# Halloween 06; inspirational pics...lol



## gennifyr (Aug 24, 2007)

Here are the photos from our first Halloween party. It was a huge success.

Halloween-06 pictures by jenangelcat - Photobucket


----------



## Richie (Jan 4, 2007)

Looks like it was a fun party and a lot of food. Great life size Mummy prop you had too.


----------



## Nightwing (Aug 1, 2007)

The Witch fingers looked very tasty! How did you make them?


----------



## HalloweenZombie (Jul 22, 2007)

Next time you have to invite all of us. We could all use a good party.


----------



## Revenant (Mar 17, 2007)

Wow, you really had the chow going! You and Ghostess could go into haunt catering!


----------



## slightlymad (May 25, 2006)

Kicken love the Alice costume. And the food but wheres th alchohal?


----------



## Lilly (Jun 13, 2006)

slightlymad ..the shots are next to the mummy

nice job Genn..Looks like a fun party


----------



## gennifyr (Aug 24, 2007)

It was a great party but the food was hardly touched. I won't be doing nearly as much cooking this year.

The witch finger cookies I made according to this site;

http://www.britta.com/HW/HWr.html#fingers

As for alcohol we provided an alcoholic punch in the pumpkin and the shots. The rest was byob and was either in coolers or on the table next to the pumpkin.

The mummy was Jason the year before and before that a friend had purchased him from a closed out store, he used to be in a nativity display as Joseph. He's definitely come a long way.


----------



## Big Howlin (Jul 15, 2006)

Who ever dressed up as Alice Cooper, tell him to keep it up. Good work. Alice is King.


----------



## gennifyr (Aug 24, 2007)

The guy that dressed as Alice is an actor in town and he won our best costume prize.


----------



## Big Howlin (Jul 15, 2006)

i always dress as alice heheh (Halloween that is)


----------



## Ghostess (Aug 21, 2005)

The witch finger cookies are good... but I found that not many people ate them the first couple of years I made them because not many people care much for shortbread cookies these days. Then I changed the recipe to a snicker doodle cookie. The last batch I made ALL got eaten for the first time ever.

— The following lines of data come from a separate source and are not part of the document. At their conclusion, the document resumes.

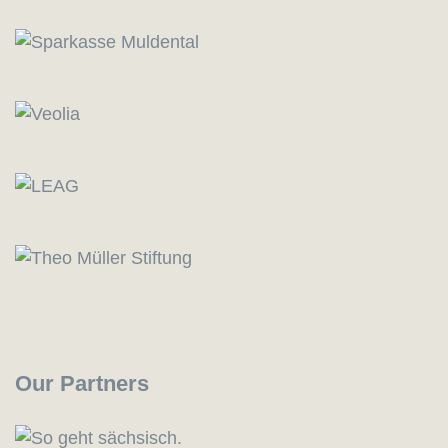
Our Partners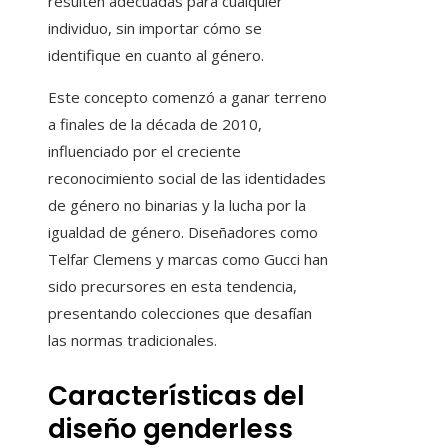
resulten adecuadas para cualquier
individuo, sin importar cómo se
identifique en cuanto al género.
Este concepto comenzó a ganar terreno
a finales de la década de 2010,
influenciado por el creciente
reconocimiento social de las identidades
de género no binarias y la lucha por la
igualdad de género. Diseñadores como
Telfar Clemens y marcas como Gucci han
sido precursores en esta tendencia,
presentando colecciones que desafían
las normas tradicionales.
Características del
diseño genderless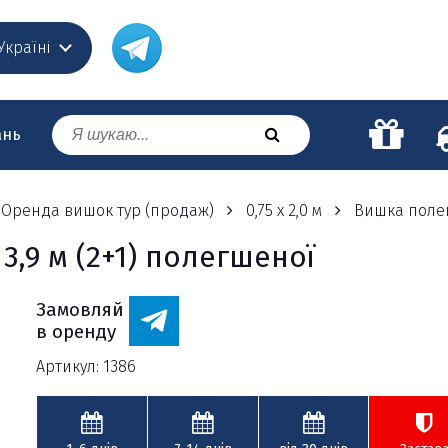
 Україні
ань
Оренда вишок тур (продаж)
0,75 х 2,0 м
Вишка полегш
,9 м (2+1) полегшеної
Замовляй
в оренду
Артикул: 1386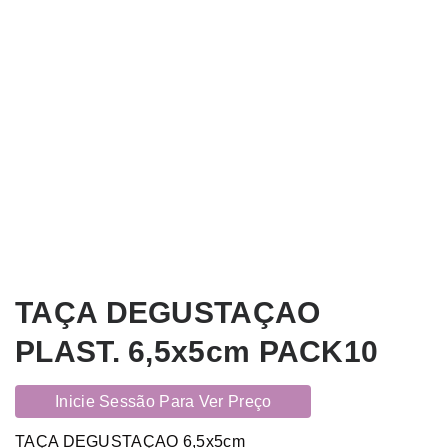
TAÇA DEGUSTAÇAO
PLAST. 6,5x5cm PACK10
Inicie Sessão Para Ver Preço
TAÇA DEGUSTAÇAO 6,5x5cm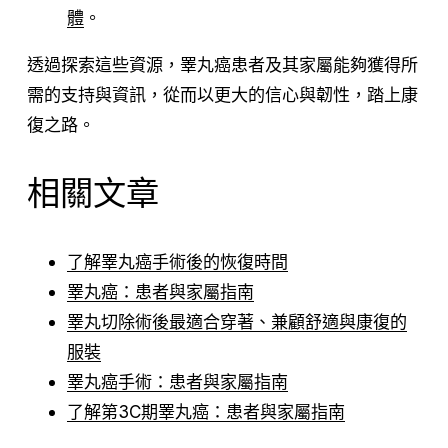
體
。
透過探索這些資源，睪丸癌患者及其家屬能夠獲得所
需的支持與資訊，從而以更大的信心與韌性，踏上康
復之路。
相關文章
了解睪丸癌手術後的恢復時間
睪丸癌：患者與家屬指南
睪丸切除術後最適合穿著、兼顧舒適與康復的
服裝
睪丸癌手術：患者與家屬指南
了解第3C期睪丸癌：患者與家屬指南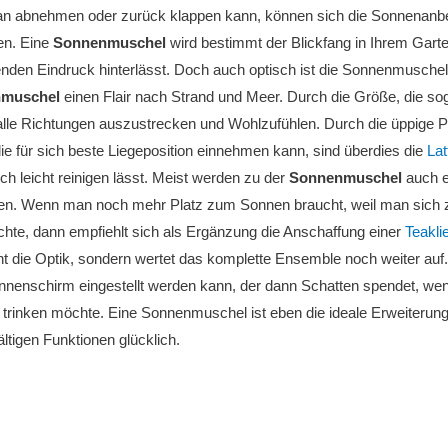
n abnehmen oder zurück klappen kann, können sich die Sonnenanbete
en. Eine
Sonnenmuschel
wird bestimmt der Blickfang in Ihrem Garte
enden Eindruck hinterlässt. Doch auch optisch ist die Sonnenmuschel e
muschel
einen Flair nach Strand und Meer. Durch die Größe, die soga
alle Richtungen auszustrecken und Wohlzufühlen. Durch die üppige P
e für sich beste Liegeposition einnehmen kann, sind überdies die
Lat
ich leicht reinigen lässt. Meist werden zu der
Sonnenmuschel
auch e
en. Wenn man noch mehr Platz zum Sonnen braucht, weil man sich z
te, dann empfiehlt sich als Ergänzung die Anschaffung einer
Teakli
cht die Optik, sondern wertet das komplette Ensemble noch weiter auf
nenschirm eingestellt werden kann, der dann Schatten spendet, wen
 trinken möchte. Eine Sonnenmuschel ist eben die ideale Erweiterun
ältigen Funktionen glücklich.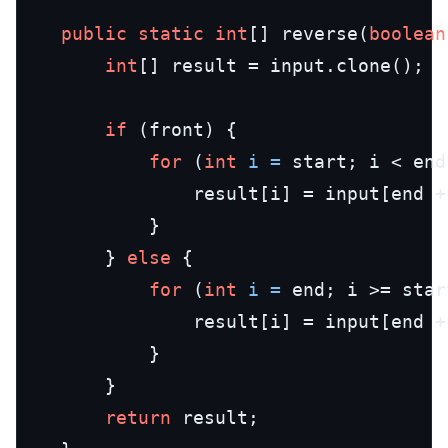
public
static
int
[] reverse(
boolean
int
[] result = input.clone();

if
 (front) {

for
 (
int
i
=
 start; i < end
				result[i] = input[end + start - i];

			}

		} 
else
 {

for
 (
int
i
=
 end; i >= star
				result[i] = input[end + start - i];

			}

		}

return
 result;
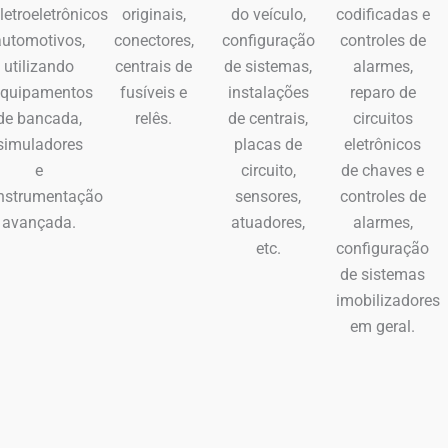
originais,
do veículo,
codificadas e
letroeletrônicos
conectores,
configuração
controles de
automotivos,
centrais de
de sistemas,
alarmes,
utilizando
fusíveis e
instalações
reparo de
equipamentos
relês.
de centrais,
circuitos
de bancada,
placas de
eletrônicos
simuladores
circuito,
de chaves e
e
sensores,
controles de
nstrumentação
atuadores,
alarmes,
avançada.
etc.
configuração
de sistemas
imobilizadores
em geral.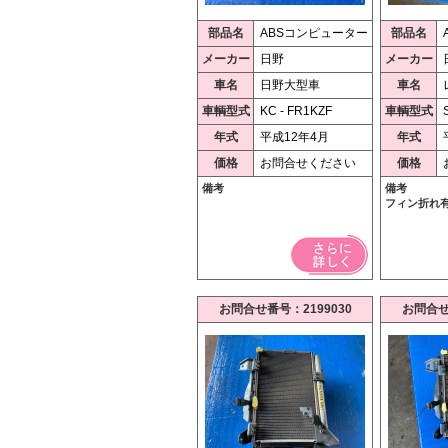
部品名
ABSコンピューター
部品名
メーカー
日野
メーカー
車名
日野大型車
車名
車輌型式
KC - FR1KZF
車輌型式
年式
平成12年4月
年式
価格
お問合せください
価格
備考
備考
フィン折れ
お問合せ番号：2199030
お問合せ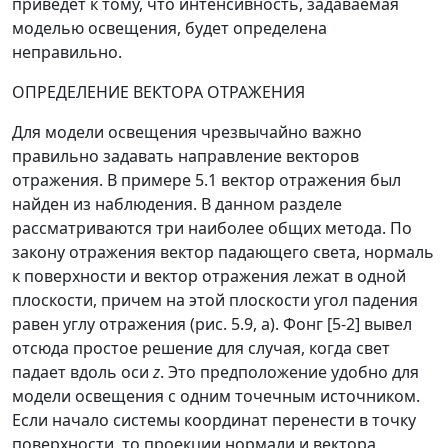
приведет к тому, что интенсивность, задаваемая
моделью освещения, будет определена
неправильно.
ОПРЕДЕЛЕНИЕ ВЕКТОРА ОТРАЖЕНИЯ
Для модели освещения чрезвычайно важно
правильно задавать направление векторов
отражения. В примере 5.1 вектор отражения был
найден из наблюдения. В данном разделе
рассматриваются три наиболее общих метода. По
закону отражения вектор падающего света, нормаль
к поверхности и вектор отражения лежат в одной
плоскости, причем на этой плоскости угол падения
равен углу отражения (рис. 5.9, а). Фонг [5-2] вывел
отсюда простое решение для случая, когда свет
падает вдоль оси
z
.
Это предположение удобно для
модели освещения с одним точечным источником.
Если начало системы координат перенести в точку
поверхности, то проекции нормали и вектора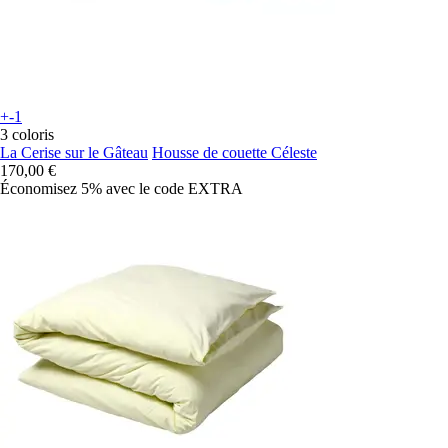
+-1
3 coloris
La Cerise sur le Gâteau
Housse de couette Céleste
170,00 €
Économisez 5%
avec le code
EXTRA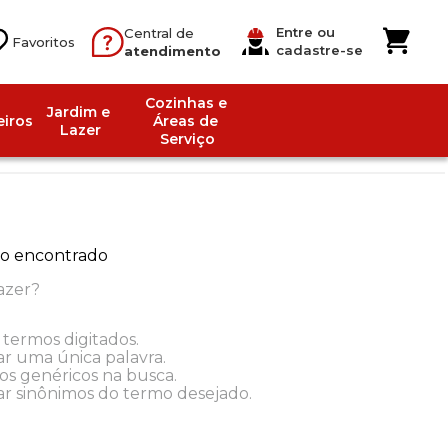
Entre ou
Central de
cadastre-se
atendimento
Cozinhas e 
Jardim e 
iros
Áreas de 
Lazer
Serviço
o encontrado
azer?
 termos digitados.
ar uma única palavra.
mos genéricos na busca.
zar sinônimos do termo desejado.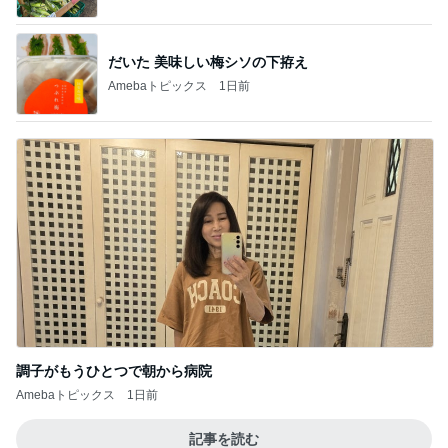
だいた 美味しい梅シソの下拵え
Amebaトピックス
1日前
調子がもうひとつで朝から病院
Amebaトピックス
1日前
記事を読む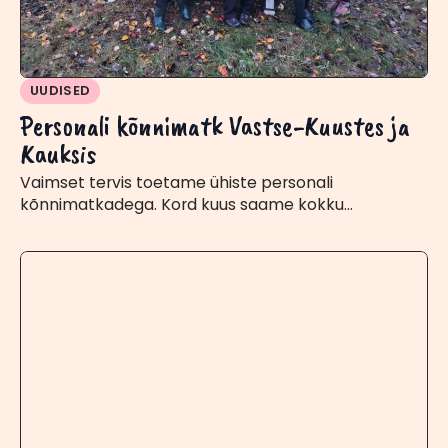
UUDISED
Personali kõnnimatk Vastse-Kuustes ja
Kauksis
Vaimset tervis toetame ühiste personali
kõnnimatkadega. Kord kuus saame kokku…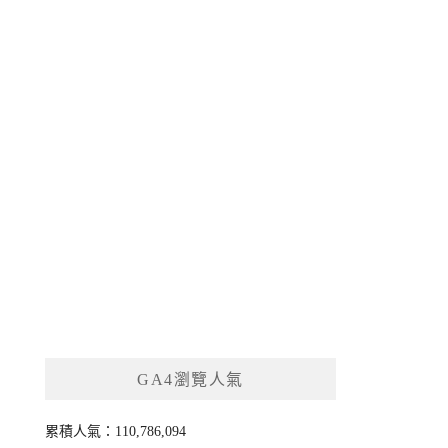
GA4瀏覽人氣
累積人氣：110,786,094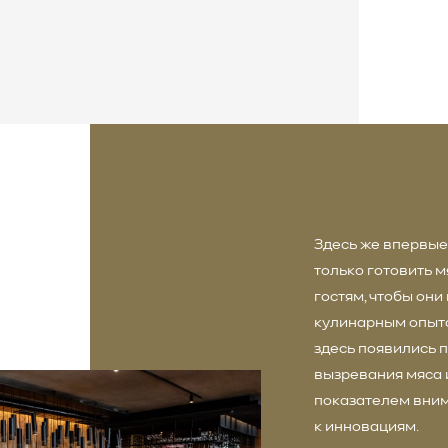
Здесь же впервые
только готовить м
гостям, чтобы они
кулинарным опыто
здесь появились 
вызревания мяса и
показателем вним
к инновациям.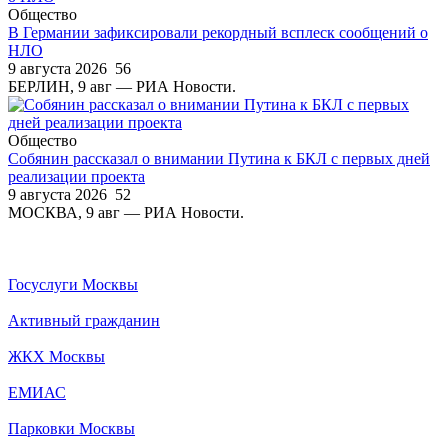
Общество
В Германии зафиксировали рекордный всплеск сообщений о
НЛО
9 августа 2026
56
БЕРЛИН, 9 авг — РИА Новости.
Общество
Собянин рассказал о внимании Путина к БКЛ с первых дней
реализации проекта
9 августа 2026
52
МОСКВА, 9 авг — РИА Новости.
Госуслуги Москвы
Активный гражданин
ЖКХ Москвы
ЕМИАС
Парковки Москвы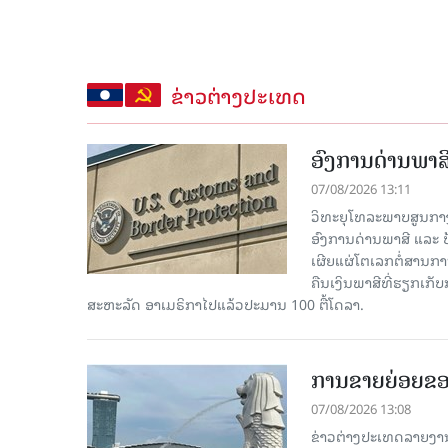
ຂ່າວຕ່າງປະເທດ
ອົງການດ່ານພາສີ
07/08/2026 13:11
ວິທະຍຸໂທລະພາບສູນກາງຈີ
ອົງການດ່ານພາສີ ແລະ 
ເຜີຍແຜ່ໂຕເລກຕໍ່ສານກາ
ຄືນເງິນພາສີທີ່ຮຽກເກັ
ສະຫະລັດ ອາເມຣິກາໄປແລ້ວປະມານ 100 ຕື້ໂດລາ.
ການຂາຍຍ່ອຍຂອ
07/08/2026 13:08
ຂ່າວຕ່າງປະເທດລາຍງານວ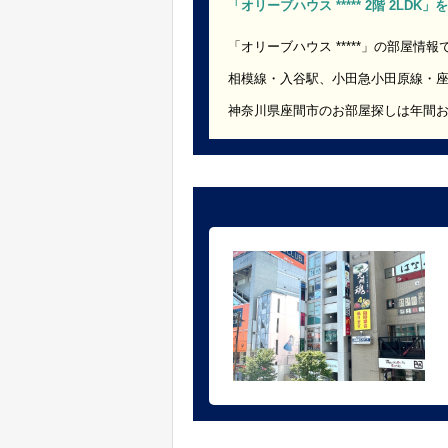
「オリーブハウス ***** 2階 2LD
「オリーブハウス *****」の部屋情報
相模線・入谷駅、小田急小田原線・
神奈川県座間市のお部屋探しは年間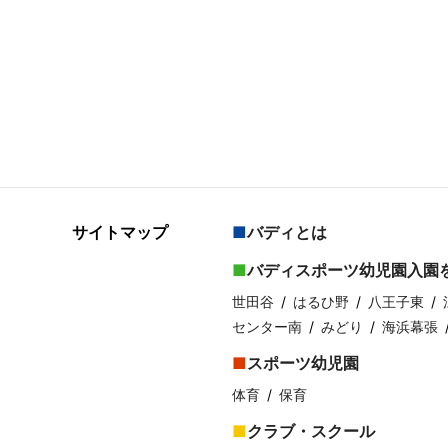
サイトマップ
バディとは
バディスポーツ幼児園入園
世田谷
はるひ野
八王子東
センター南
みどり
海浜幕張
スポーツ幼児園
体育
保育
クラブ・スクール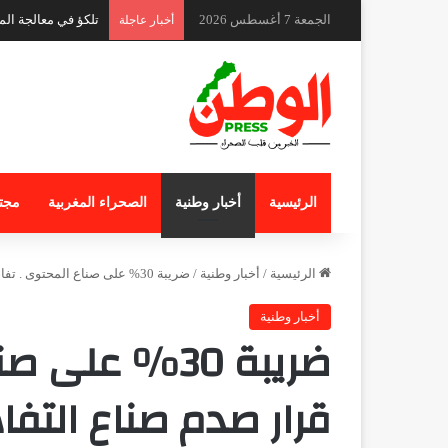
الجمعة 7 أغسطس 2026
كواليس حادث طفل م
أخبار عاجلة
الرئيسية
أخبار وطنية
الصحراء المغربية
مجت
الرئيسية
/
أخبار وطنية
/
ضريبة 30% على صناع المحتوى . تفاصيل قرار صدم صناع التفاهة واصحاب روتيني اليومي وعارضي زوجاتهم
أخبار وطنية
ضريبة 30% عل
قرار صدم صناع التف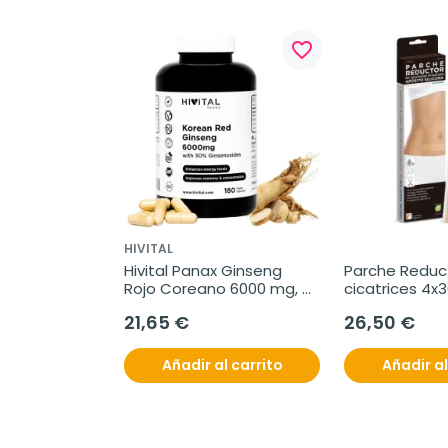
favorite_border
HIVITAL
Hivital Panax Ginseng 
Parche Reduct
Rojo Coreano 6000 mg, 
cicatrices 4x3
180 capsulas
unidades
21,65 €
26,50 €
Añadir al carrito
Añadir al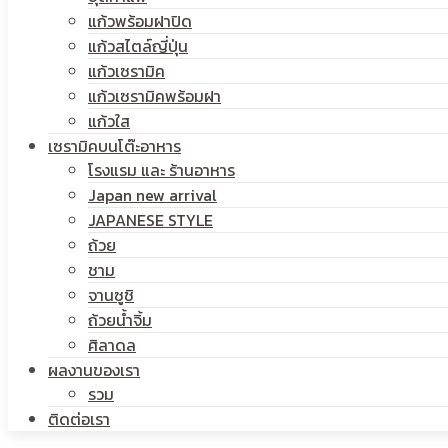
แก้วพร้อมฝาปิด
โลโก้
แก้วสไตล์ญี่ปุ่น
สกรีน
แก้วเซรามิค
แก้วเซรามิคพร้อมฝา
แก้วใส
เซรามิคบนโต๊ะอาหาร
โรงแรม และ ร้านอาหาร
โลโก้
Japan new arrival
JAPANESE STYLE
ถ้วย
ชาม
จานซูชิ
ถ้วยน้ำจิ้ม
ศิลาดล
ผลงานของเรา
รวม
ติดต่อเรา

Those are great pictures! I always have a ton of food leftover too. Of course, it doesn't stop me from overdoing it every year..lol


----------



## ghostie (May 15, 2006)

pickled dragon eggs, yum!


----------



## Lagrousome (Apr 12, 2007)

I ask everyone to bring a dish to share....helps on not having to make so much food. We supply the chili and some other sides, but I don't think I could handle having to make so many different dishes.


----------